It’s safe to say that smartphones and tablets are the most intimate devices people own. With screen sizes expanding yearly, it has become popular to watch videos on mobile. Naturally, video advertisers are making sure to follow eyeballs to the small screen. But mobile advertising comes with its own set of rules, challenges, and perks. Because despite being a small screen, it’s right in people’s hands — and conversions are just a tap away.
We thought we would nominate 3 compelling brands for their top notch strategy in the quickly emerging and highly addictive mobile video ad format.
Number 1: Audi
Audi fully embraced mobile video for its Le Mans race advertising campaign this spring. What made it so special? It was completely presented in vertical video, a video ad format that has seen a stellar rise because of the enormous popularity of vertical video apps like Snapchat, Meerkat, and Periscope. Although being mocked as Vertical Video Syndrome at first, it actually makes most sense since phones are used in portrait mode 98% of the time. This move definitely paid off: Audi saw an increase in completion rates to 36%, a whopping 80% over the automative industry’s benchmark.
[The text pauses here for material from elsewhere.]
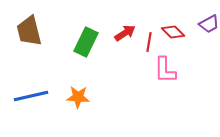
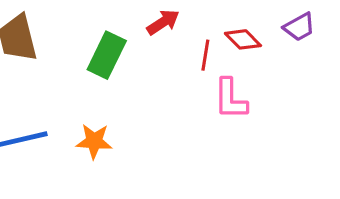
red arrow: (125, 33) -> (163, 22), moved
The ad shows the superfast Audi Le Mans racecar zipping round the corners in one of the most famous races in the world, The 24 hours of Le Man. Audi had won the legendary race five times in a row before this year’s race and was eager to show it off. The ad boasts Audi’s performance and accomplishments in reducing emissions and invites the viewer to watch this year’s race with the tap of a finger. Truly tailored for mobile, Audi is our number 1 most compelling mobile video advertiser of 2015 so far.
Number 2: Homeland on ShowTime
When you’re promoting a television show that has won dozens of prizes over the years and has attracted a massive fan base, you can’t be caught with mundane banner advertising on mobile. Showtime, the channel that broadcasts Homeland, knew that and partnered with media agency Medialets to create a truly special experience for their mobile advertising campaign.
At first, it looks like it is exactly the aforementioned mundane banner ad. However, when the ad is tapped it emerges as a rich media experience that cleverly allows users to zoom in to a set of videos centered around the characters. The ad ran on the New York Times’ mobile website which usually attracts an audience of middle upper class people that enjoy more intellectually stimulating television shows. The ad enhanced the show’s already outstanding reputation and the finale drew in over 2 million viewers.
Number 3: Lightwater Valley Theme Park
On number three we put Lightwater Valley’s mobile ad for its Angry Bird activity park. Unsurprisingly, the ad was shown in the Angry Birds app and specifically to users in the surroundings of the park in the United Kingdom. This almost guaranteed reaching their preferred target audience since Angry Birds has a massive fan base among young children, but also their parents in the age range of 30-40 years. The small rich media banner in the top right corner invites the user to interact with Angry Birds in person by stating the call to action “tap to visit”.
The user is then invited to watch the video that highlights the Angry Bird activity park, making it especially appealing for the young kids watching. It’s also possible to see how the rest of the park looks and to go the website, most likely the next action of interested adults.
The ad does a great job of utilizing all of the interactive features mobile video and rich media offers and was tailored to allure to both young kids as well as their parents.